Estimating contemporary migration rates: effect and joint inference of inbreeding, null alleles and mistyping

1. Microsatellite-based genetic assignment is used broadly to monitor contemporary effective dispersal among populations. The need to investigate the robustness of this method to common genotyping errors was emphasized more than a decade ago, but it remains unaddressed. 2. We evaluate here for the first time the effect of mistaken and null alleles on estimates of contemporary seed and pollen migration rates obtained with genetic assignment methods. We also introduce a novel Bayesian approach to jointly estimate seed and pollen migration rates, genotyping error rates and null allele frequencies, not requiring independent reference or duplicate genotypic data. 3. Unaccounted-for mistaken alleles caused positive bias and increased the root mean square error (RMSE) of pollen migration rate estimates, whereas seed migration rate estimates were weakly sensitive to mistyping.
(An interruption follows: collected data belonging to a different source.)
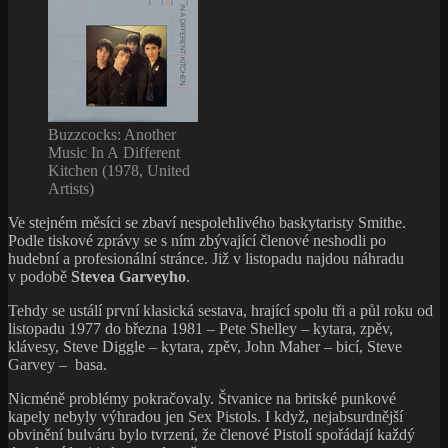
Buzzcocks: Another
Music In A Different
Kitchen (1978, United
Artists)
Ve stejném měsíci se zbaví nespolehlivého baskytaristy Smithe.
Podle tiskové zprávy se s ním zbývající členové neshodli po
hudební a profesionální stránce. Již v listopadu najdou náhradu
v podobě
Stevea Garveyho
.
Tehdy se ustálí první klasická sestava, hrající spolu tři a půl roku od
listopadu 1977 do března 1981 – Pete Shelley – kytara, zpěv,
klávesy, Steve Diggle – kytara, zpěv, John Maher – bicí, Steve
Garvey – basa.
Nicméně problémy pokračovaly. Štvanice na britské punkové
kapely nebyly výhradou jen Sex Pistols. I když, nejabsurdnější
obvinění bulváru bylo tvrzení, že členové Pistolí spořádají každý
Jointly estimating mistyping rates minimized the bias and RMSE they introduce on pollen migration estimates, while yielding seed migration rate estimates with similar or slightly larger bias and RMSE than those obtained when ignoring mistyping. 4. Ignoring genotyping errors can be especially problematic when there is no actual migration, because it can lead to the wrong conclusion that there is statistically significant exchange of pollen and/or seeds among populations that are actually isolated. 5. Unaccounted-for null alleles are problematic when among-population pollen dispersal is present, leading to underestimation of pollen migration rates and overestimation of seed migration rates. Jointly estimating null allele frequencies minimized these two biases, reduced the RMSE of seed migration rate estimates and produced relatively small changes in the RMSE of pollen dispersal estimates. 6. Synthesis. Disregarding genotyping errors and null alleles can produce biased and less accurate estimates of the rates at which present-day plant populations are exchanging seed and pollen. An approach is proposed here to minimize the effect of genotyping problems on contemporary migration rate estimates, which should help avoiding erroneous migration inference, monitoring and management, especially when dealing with low migration rates and their associated uncertainty.